Since my amateur discursion into stochasticity appears to have flushed out all of the mathematically savvy, I'm going pose a real life statistics question for you. I have some data that are non-normally distributed (in fact, they really don't seem to fit any distribution well--and, yes, I've tried various transformations and the data still don't fit anything). If the data were normally distributed, I would like to perform ANOVA to partition the sources of variance (using percent sums of squares).

Since the data aren't normally distributed, ANOVA is not the right test to use. Because I'm using a full-factorial model with four factors, using Friedman's test or any of the one-way non-parametric tests doesn't seem to apply either. I should add that, while my data are continuous, I can transform the data into ordinal and/or nominal categories if that would help. While logistic regression could circumvent the non-normality problem, I'm unaware of how one partitions variance with that test (if there's a way to do so, please let me know).

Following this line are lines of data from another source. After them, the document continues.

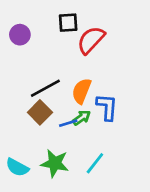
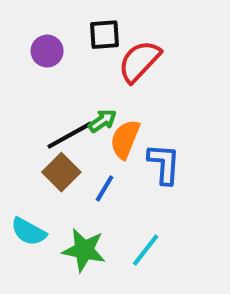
purple circle: (20, 35) -> (47, 51), moved
green arrow: (82, 118) -> (102, 121), moved
blue line: (68, 123) -> (104, 188), turned -42
cyan semicircle: (17, 167) -> (29, 232), moved

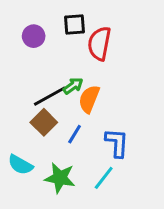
red semicircle: (139, 61) -> (99, 43), turned -32
blue L-shape: (164, 164) -> (117, 143), moved

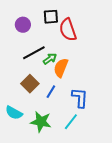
red semicircle: (99, 43) -> (68, 30), turned -30
black line: (50, 96) -> (34, 53), moved

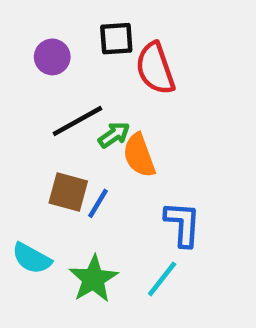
orange semicircle: (61, 68) -> (139, 155), turned -42
brown square: (30, 84) -> (68, 192), turned -30
blue line: (51, 92) -> (98, 203), moved
green star: (41, 122) -> (93, 279), turned 30

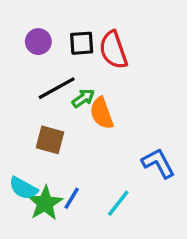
black square: (116, 39) -> (82, 43), moved
blue line: (98, 203) -> (72, 198), moved
blue L-shape: (183, 224) -> (158, 163), moved, turned -32
green star: (93, 279) -> (45, 203), moved

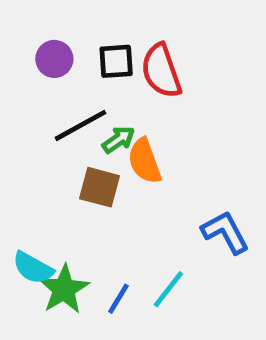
brown square: (50, 140) -> (99, 187), moved
blue line: (72, 198) -> (118, 299), moved

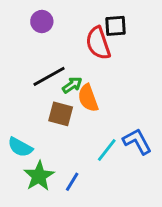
purple circle: (54, 59) -> (42, 22), moved
black square: (116, 61) -> (115, 26), moved
cyan semicircle: (33, 268) -> (20, 147), moved
cyan line: (168, 289) -> (107, 150), moved

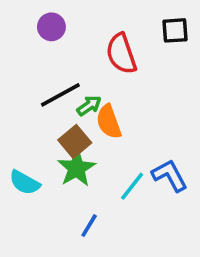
black square: (115, 26) -> (175, 30), moved
brown square: (61, 114) -> (75, 141), turned 35
green star: (39, 176) -> (77, 168), moved

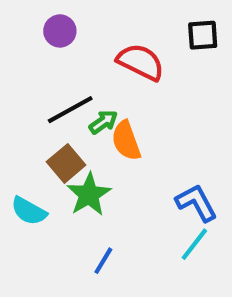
red semicircle: (121, 54) -> (141, 62), turned 135
brown square: (75, 141) -> (66, 163), moved
cyan line: (132, 186) -> (194, 244), moved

Any ideas? If there are any statistics programs or R packages out there that can handle this, please let me know. Don't be shy...

Tags

More like this

Warning: there is an excellent chance that I don't know what I'm talking about.

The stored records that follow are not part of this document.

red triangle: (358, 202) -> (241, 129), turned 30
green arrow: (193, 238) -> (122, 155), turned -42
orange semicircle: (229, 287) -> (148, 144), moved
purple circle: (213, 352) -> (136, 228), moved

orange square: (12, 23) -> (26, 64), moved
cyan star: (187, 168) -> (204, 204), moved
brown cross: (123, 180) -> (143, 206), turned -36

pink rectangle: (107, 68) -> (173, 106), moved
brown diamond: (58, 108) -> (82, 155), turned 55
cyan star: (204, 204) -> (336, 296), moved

The Kruskal Wallis test is the nonparametric analogue of ANOVA.

Or you could force your data into a gaussian distribution using ranks, a la the following R code:

x = (rank(x)-.5)/length(x)
x = qnorm(x)

Here's a paper that might be of service, "Rank-Based Analyses of Linear Models Using R":
http://www.jstatsoft.org/v14/i07/v14i07.pdf

The R library MASS has some other robust stuff as well, from what I recall.

By igor eduardo kupfer (not verified) on 07 Jul 2006 #permalink

Perhaps your results are purely random, so there would be noway you get them to mean anything.

By eric bloodaxe (not verified) on 08 Jul 2006 #permalink

Do you get significant results from an ANOVA? Violating the assumptions will usually make your test less powerful, so if you still get significance, that's a good sign. ANOVA is generally considered robust to non-normality. Are your variances fairly constant? ANOVA is less resistant to heteroskedasticity than to non-normality.

This posting gives some hints about using proportional odds models as a path to robust ANOVA. For logistic regressions, look especially at the conditional logit functions.

Mike, you've got two copies of the original post.
And they've got different comments.
Read both!

Your data of interest follows which distribution? You may apply an approximation techinique to make your data follow the normal distribution and then you can apply ANOVA, now can't you?

It goes like, as if X is a random variable ~ BIN (n; p). It can't be easily approximated to normal distribution by applying stirling formula of n!

You may also find Minitab helpfull and convenient for analysis of variance.